"""
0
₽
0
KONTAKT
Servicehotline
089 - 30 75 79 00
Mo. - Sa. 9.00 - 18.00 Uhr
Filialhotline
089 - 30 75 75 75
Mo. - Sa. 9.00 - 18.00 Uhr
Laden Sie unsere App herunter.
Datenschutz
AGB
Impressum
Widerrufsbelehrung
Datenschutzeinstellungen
"""
"""
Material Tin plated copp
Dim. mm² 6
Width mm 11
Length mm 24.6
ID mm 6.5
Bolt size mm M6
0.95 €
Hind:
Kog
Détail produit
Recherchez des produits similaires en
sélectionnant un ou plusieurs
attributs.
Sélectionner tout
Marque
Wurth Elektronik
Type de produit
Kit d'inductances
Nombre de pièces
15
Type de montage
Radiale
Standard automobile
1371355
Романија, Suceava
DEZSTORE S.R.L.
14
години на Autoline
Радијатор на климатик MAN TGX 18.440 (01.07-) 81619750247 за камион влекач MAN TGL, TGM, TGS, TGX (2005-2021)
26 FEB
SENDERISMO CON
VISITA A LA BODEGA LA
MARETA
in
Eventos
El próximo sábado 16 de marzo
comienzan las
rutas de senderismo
"""
"""
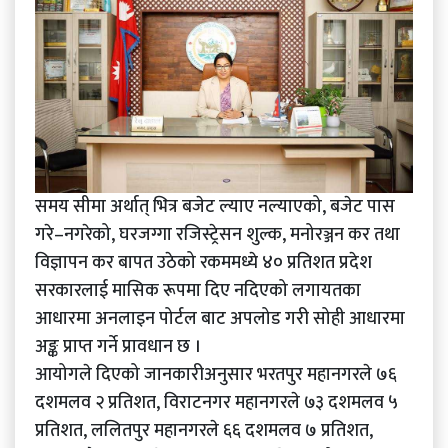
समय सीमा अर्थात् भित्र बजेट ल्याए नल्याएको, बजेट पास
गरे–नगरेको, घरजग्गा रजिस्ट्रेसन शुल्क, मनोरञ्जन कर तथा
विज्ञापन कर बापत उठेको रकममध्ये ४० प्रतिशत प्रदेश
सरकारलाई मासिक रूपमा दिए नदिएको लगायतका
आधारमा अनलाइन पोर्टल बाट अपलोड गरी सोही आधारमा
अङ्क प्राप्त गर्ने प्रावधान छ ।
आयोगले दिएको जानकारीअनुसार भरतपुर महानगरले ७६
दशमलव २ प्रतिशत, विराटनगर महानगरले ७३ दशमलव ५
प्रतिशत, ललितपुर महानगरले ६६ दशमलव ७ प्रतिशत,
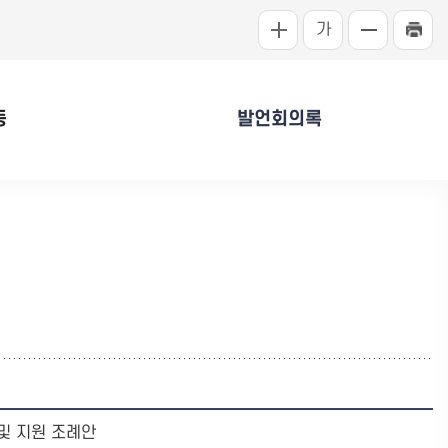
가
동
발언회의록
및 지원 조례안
"""
* [EXERCISE] Of the lines above, output exactly those from the line bearing "Kit d'inductances" through the line bearing "rutas de senderismo", inclusive.

* [ANSWER SPACE]
Kit d'inductances
Nombre de pièces
15
Type de montage
Radiale
Standard automobile
1371355
Романија, Suceava
DEZSTORE S.R.L.
14
години на Autoline
Радијатор на климатик MAN TGX 18.440 (01.07-) 81619750247 за камион влекач MAN TGL, TGM, TGS, TGX (2005-2021)
26 FEB
SENDERISMO CON
VISITA A LA BODEGA LA
MARETA
in
Eventos
El próximo sábado 16 de marzo
comienzan las
rutas de senderismo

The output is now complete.